Before I begin this week of posts I would like to pause and say something in regards to the devastating tragedy that our Japanese brothers and sisters are experiencing.
I am neither skilled nor wise at giving words of comfort or substance, I have contemplated what to say for the last 3 days and these words are still far from perfect, but I will humbly share some of my thoughts
I don't watch the news very often, but on Friday I sat with tears pouring down my face, watching homes, cars, and livelihoods wash away with the powerful tsunami tides.
Such awesome devastation brings the priorities of life and all the tough questions I would rather not ponder right into my kitchen.
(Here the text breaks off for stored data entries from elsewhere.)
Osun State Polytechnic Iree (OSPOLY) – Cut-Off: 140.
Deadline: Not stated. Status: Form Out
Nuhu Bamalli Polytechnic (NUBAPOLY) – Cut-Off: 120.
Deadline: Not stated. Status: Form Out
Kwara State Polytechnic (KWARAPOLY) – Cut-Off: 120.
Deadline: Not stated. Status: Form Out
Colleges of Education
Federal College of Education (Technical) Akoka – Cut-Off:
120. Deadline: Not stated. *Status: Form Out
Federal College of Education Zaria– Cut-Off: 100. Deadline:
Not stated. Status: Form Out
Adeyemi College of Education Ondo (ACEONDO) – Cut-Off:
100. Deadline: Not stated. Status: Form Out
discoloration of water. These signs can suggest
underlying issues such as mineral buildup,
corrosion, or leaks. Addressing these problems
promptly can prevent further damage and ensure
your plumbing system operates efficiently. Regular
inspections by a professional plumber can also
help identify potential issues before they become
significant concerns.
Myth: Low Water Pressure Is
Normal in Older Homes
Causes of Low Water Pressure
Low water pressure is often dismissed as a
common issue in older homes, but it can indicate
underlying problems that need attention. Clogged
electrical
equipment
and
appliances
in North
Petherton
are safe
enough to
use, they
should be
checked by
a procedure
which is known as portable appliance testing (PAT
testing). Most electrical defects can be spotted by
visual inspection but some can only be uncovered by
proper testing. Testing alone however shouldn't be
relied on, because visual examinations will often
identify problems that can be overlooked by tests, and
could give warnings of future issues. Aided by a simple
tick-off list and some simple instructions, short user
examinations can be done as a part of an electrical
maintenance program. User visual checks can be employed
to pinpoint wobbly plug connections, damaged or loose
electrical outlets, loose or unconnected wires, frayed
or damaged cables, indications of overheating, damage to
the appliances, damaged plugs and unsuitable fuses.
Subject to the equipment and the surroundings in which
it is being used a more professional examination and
I looked at those powerful waves, brought on by the terrible shaking of the very foundations of the earth and was shocked. How can one not feel small and adrift when such mighty forces can change life so quickly and drastically?
I live far from fault lines and ocean currents, but it would be foolish, I believe, to let the tragedy of the Japanese roll off my back and to sit secure in my North American comforts, thinking that devastation could never possibly happen to me.
No, I don't think this means I must live every day in fear, but rather in gratitude and prayerfulness.
Gratitude for blessings of circumstance that are mine for today.
Prayerfulness for tomorrow when such may not be the case.
None of us surely has any guarantees in this life other than that we are guaranteed to to lose something at some point. This life will be full of trials and tribulations; for some of us it all ready has.
Events such as this are a good reminder that to invest in the temporary comforts of this life is foolishness.
My daughter said it best when she saw the footage of houses, boats and vehicles floating about in a dark soup, "At least they saved the people... cars and stuff don't really matter right mama?"
Ave and I had a good conversation that day about the images she couldn't fully comprehend, I didn't tell her that not all of the people were able to be rescued, but we talked about how important every person was and what our response ought to be to others suffering. Her simplistic question was an excellent reminder to me of what really matters most.
This world is not built to last. The signs are everywhere and obvious, and not only televangelists and Al Gore think so. Tough questions beg answers when we are faced with the fact that our planet is in decline and the state of humanity's not doing so well either. Everyday the fighting and suffering around the world hits a little closer to home and leaves itself a little more on our doorstep; it's harder than ever to ignore.
Really, every moment counts. This life that we are here to make is one to be thankful for and one to take pleasure in, I'm not discounting that. Instead I am saying that a tragedy like this causes us to take stock of our priorities, question ourselves and the way we treat one another and this planet of resources God has given us.
My personal faith of course becomes the lens for which I view world events, and at times like this I am brought back to the core reasons for my faith and belief. I choose to believe in a hope bigger than this world. I choose to believe in a God who's heart is broken for his precious children, who seeks to save and redeem that which is lost.
I believe in a God who is powerful enough to do this and who asks that I be the hands and feet through which His love is made manifest.
I don't know if any of this has made sense... If any of it really can.
Surely the Japanese are in my prayers tonight.